Algorithms and Blues

Just before Christmas, Amazon sent me a cat tunnel, a whisk, and size 38 jeans.

I don’t have a cat, what the hell is a whisk and size 38? Are you kidding me?



Obviously not meant for me, but being the good citizen, I tracked down Amazon Customer Service, which only took three hours and a devoted dog sled but we found them and they were very nice and explained to me that someone else in their system has my name and wires got crossed and algorithms got misconstrued, and, well, there you are.


Where exactly? I mean, I have a cat tunnel...


So, I said,”Should I send them back?” and they said, “No, they wouldn’t be accepted because the Amazon system doesn’t recognize screw ups like this, so I should either keep them if I could use them – size 38 jeans? I don’t think so – or just throw them out. So, I asked,”What about the person, the other William Sloan, who was supposed to receive these things?” And they said,”That isn’t your problem.”


Customer service at its finest.


I held onto the unwanted goods for three weeks because, I don’t know why – maybe my doppleganger would claim them? Uh, that would be a No. And so, I let them go and took them to GoodWill, which seemed a kinder gesture, if only in name, than the cold rushing waters of the Amazon.

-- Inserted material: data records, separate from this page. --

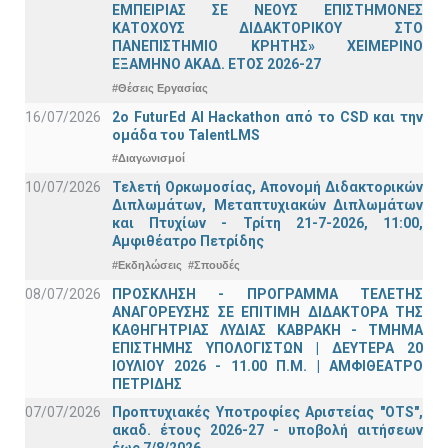
ΕΜΠΕΙΡΙΑΣ ΣΕ ΝΕΟΥΣ ΕΠΙΣΤΗΜΟΝΕΣ
ΚΑΤΟΧΟΥΣ ΔΙΔΑΚΤΟΡΙΚΟΥ ΣΤΟ
ΠΑΝΕΠΙΣΤΗΜΙΟ ΚΡΗΤΗΣ» ΧΕΙΜΕΡΙΝΟ
ΕΞΑΜΗΝΟ ΑΚΑΔ. ΕΤΟΣ 2026-27
#Θέσεις Εργασίας
16/07/2026
2o FuturEd AI Hackathon από το CSD και την
ομάδα του TalentLMS
#Διαγωνισμοί
10/07/2026
Τελετή Ορκωμοσίας, Απονομή Διδακτορικών
Διπλωμάτων, Μεταπτυχιακών Διπλωμάτων
και Πτυχίων - Τρίτη 21-7-2026, 11:00,
Αμφιθέατρο Πετρίδης
#Εκδηλώσεις
#Σπουδές
08/07/2026
ΠΡΟΣΚΛΗΣΗ - ΠΡΟΓΡΑΜΜΑ ΤΕΛΕΤΗΣ
ΑΝΑΓΟΡΕΥΣΗΣ ΣΕ ΕΠΙΤΙΜΗ ΔΙΔΑΚΤΟΡΑ ΤΗΣ
ΚΑΘΗΓΗΤΡΙΑΣ ΛΥΔΙΑΣ ΚΑΒΡΑΚΗ - ΤΜΗΜΑ
ΕΠΙΣΤΗΜΗΣ ΥΠΟΛΟΓΙΣΤΩΝ | ΔΕΥΤΕΡΑ 20
ΙΟΥΛΙΟΥ 2026 - 11.00 Π.Μ. | ΑΜΦΙΘΕΑΤΡΟ
ΠΕΤΡΙΔΗΣ
07/07/2026
Προπτυχιακές Υποτροφίες Αριστείας "OTS",
ακαδ. έτους 2026-27 - υποβολή αιτήσεων
έως 7/8/2026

However, Amazon being Amazon and all, and algorithms being algorhythms, ever since that day, my e mail and social media outlets have been sprinkled...ok, bombarded with a non-stop display of ads for cat tunnels, and whisks, and size 38 jeans! As if one wouldn’t be enough in each category, if I had in fact received them. And if the algorithm really worked, they would know that I no longer felt the need for said objects, so, KNOCK IT OFF! But they don’t. Because they’re Amazon. And Google. And Meta. And it’s their world. We’re just visiting...and shopping...and occasionally getting the free merch. Free useless merch.


And breathe...venting session over. But seriously, tell me you can’t relate.


The algorithms that orchestrate our ads are starting to orchestrate our lives.